In an incredible turn of events, a pelagic thresher shark was accidentally caught on camera giving birth, "the first record of any oceanic species giving birth."

The amazing photograph, now published in the journal Coral Reefs, was taken during a 2013 research dive in a seamount (undersea mountain) in the Philippines. It is believed to be the first record of a birth in this species (Alopias pelagicus).

"I have never seen a comparable image for any other pelagic shark," Dr.
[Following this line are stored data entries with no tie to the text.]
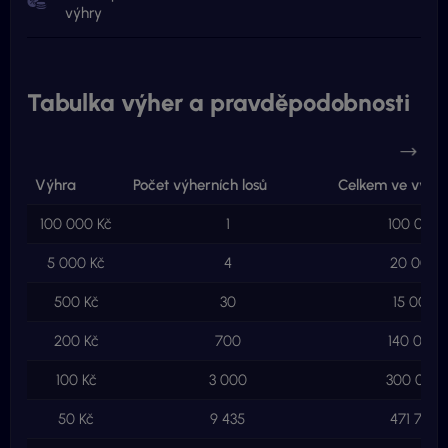
výhry
Tabulka výher a pravděpodobnosti
Výhra
Počet výherních losů
Celkem ve výhr
100 000 Kč
1
100 000 
5 000 Kč
4
20 000 
500 Kč
30
15 000 K
200 Kč
700
140 000 
100 Kč
3 000
300 000 
50 Kč
9 435
471 750 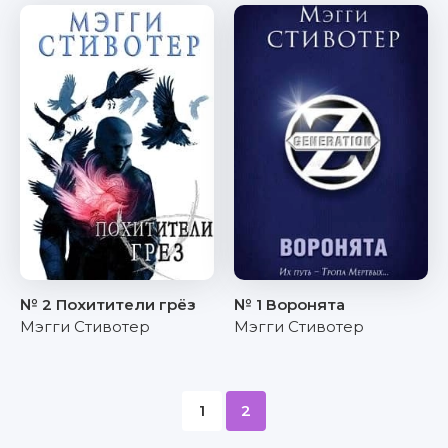
№ 2 Похитители грёз
№ 1 Воронята
Мэгги Стивотер
Мэгги Стивотер
1
2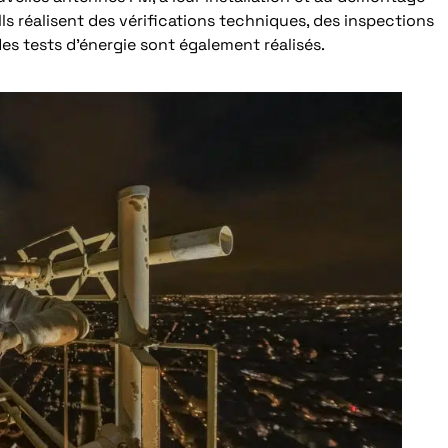
Ils réalisent des vérifications techniques, des inspections
des tests d’énergie sont également réalisés.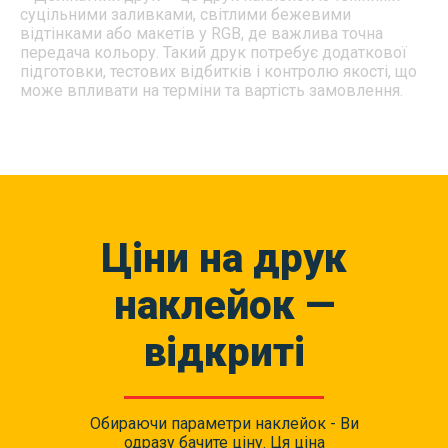
суцільними заливками, світлими бежевими
відтінками або макетів у RGB, де важлива точна
передача кольору. Такий друк потребує додаткової
підготовки, тестових відбитків і контролю якості, що
може впливати на терміни та вартість замовлення.
Ціни на друк
наклейок —
відкриті
Обираючи параметри наклейок - Ви
одразу бачите ціну. Ця ціна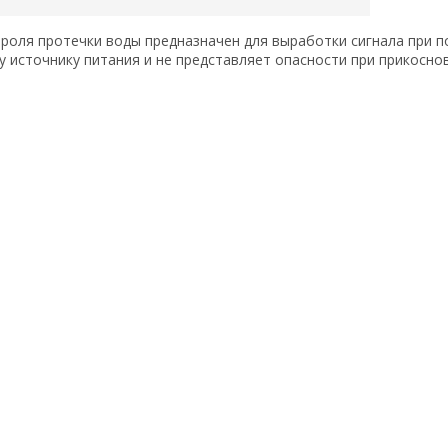
роля протечки воды предназначен для выработки сигнала при п
 источнику питания и не представляет опасности при прикосно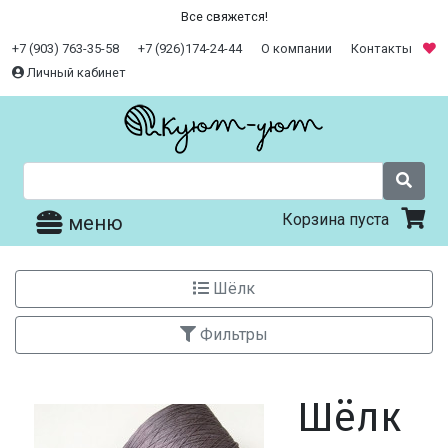
Все свяжется!
+7 (903) 763-35-58
+7 (926)174-24-44
О компании
Контакты
Личный кабинет
Корзина пуста
меню
Шёлк
Фильтры
Шёлк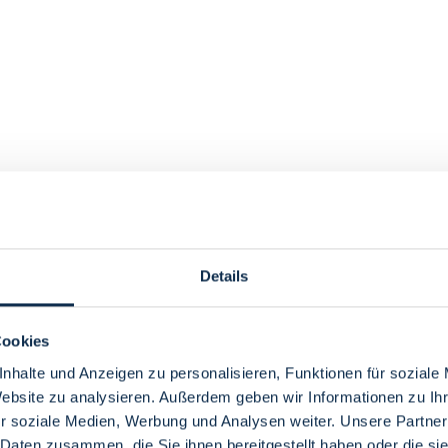
Details
Cookies
nhalte und Anzeigen zu personalisieren, Funktionen für soziale
Website zu analysieren. Außerdem geben wir Informationen zu I
r soziale Medien, Werbung und Analysen weiter. Unsere Partner
 Daten zusammen, die Sie ihnen bereitgestellt haben oder die s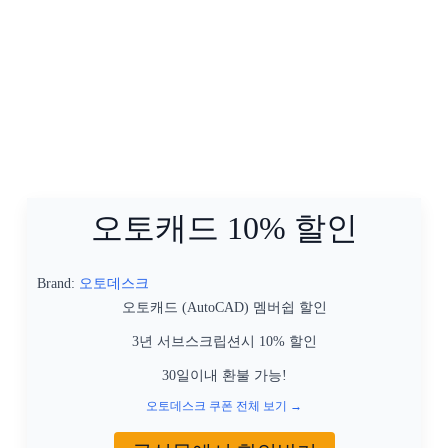
오토캐드 10% 할인
Brand:
오토데스크
오토캐드 (AutoCAD) 멤버쉽 할인
3년 서브스크립션시 10% 할인
30일이내 환불 가능!
오토데스크 쿠폰 전체 보기 →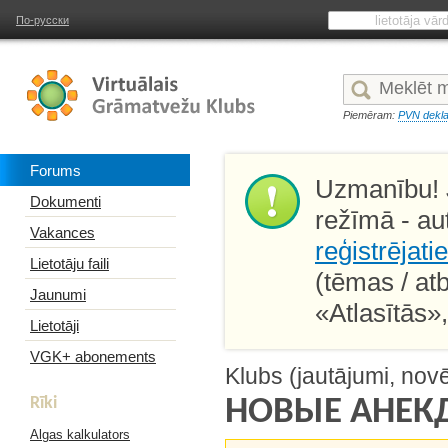
По-русски
Piemēram:
PVN dekla
Forums
Uzmanību! J
Dokumenti
režīmā - au
Vakances
reģistrējati
Lietotāju faili
(tēmas / at
Jaunumi
«Atlasītās»
Lietotāji
VGK+ abonements
Klubs (jautājumi, nov
Rīki
НОВЫЕ АНЕК
Algas kalkulators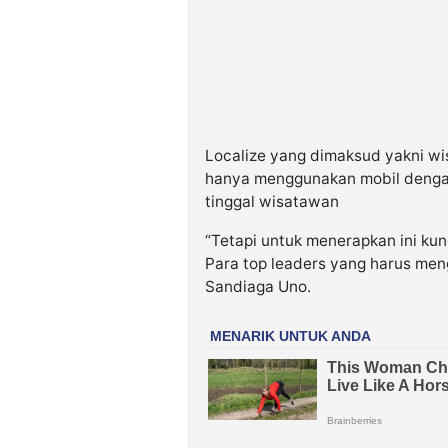
Localize yang dimaksud yakni wis
hanya menggunakan mobil dengan 
tinggal wisatawan
“Tetapi untuk menerapkan ini kun
Para top leaders yang harus men
Sandiaga Uno.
Simon Thorrold, a senior scientist at the Woods Hole Oceanographic Institution (WHOI), told BBC News. "It may well be, or at least the first time that the event has been photographed, but this is always difficult to say definitively."

According to the IUCN Red List, thresher sharks are a vulnerable species with populations in a downward spiral due to fisheries exploitation in the Indian and Pacific Oceans where they live. The species is used for its meat, liver oil, and hides for leather and fins for shark-fin soup.

But the place where this latest thresher birth was documented was at a shark "cleaning station" - where these predators go to have parasites nibbled away by smaller fish called cleaner wrasse.

"It looks like this area is not just a cleaning station, which is already massively essential, it's also serving as a pupping ground," lead researcher Dr. Simon Oliver, from the University of Chester, told BBC.

Taking this into consideration, researchers believe the study site is important for the conservation of this vulnerable species. Oliver and his colleagues are now working to make the seamount a designated protected area.

In other recent shark birth news, a female brownbanded bamboo shark at the California Academy of Sciences' Steinhart Aquarium demonstrated the longest case of sperm storage ever seen, delaying fertilization for an astonishing four years.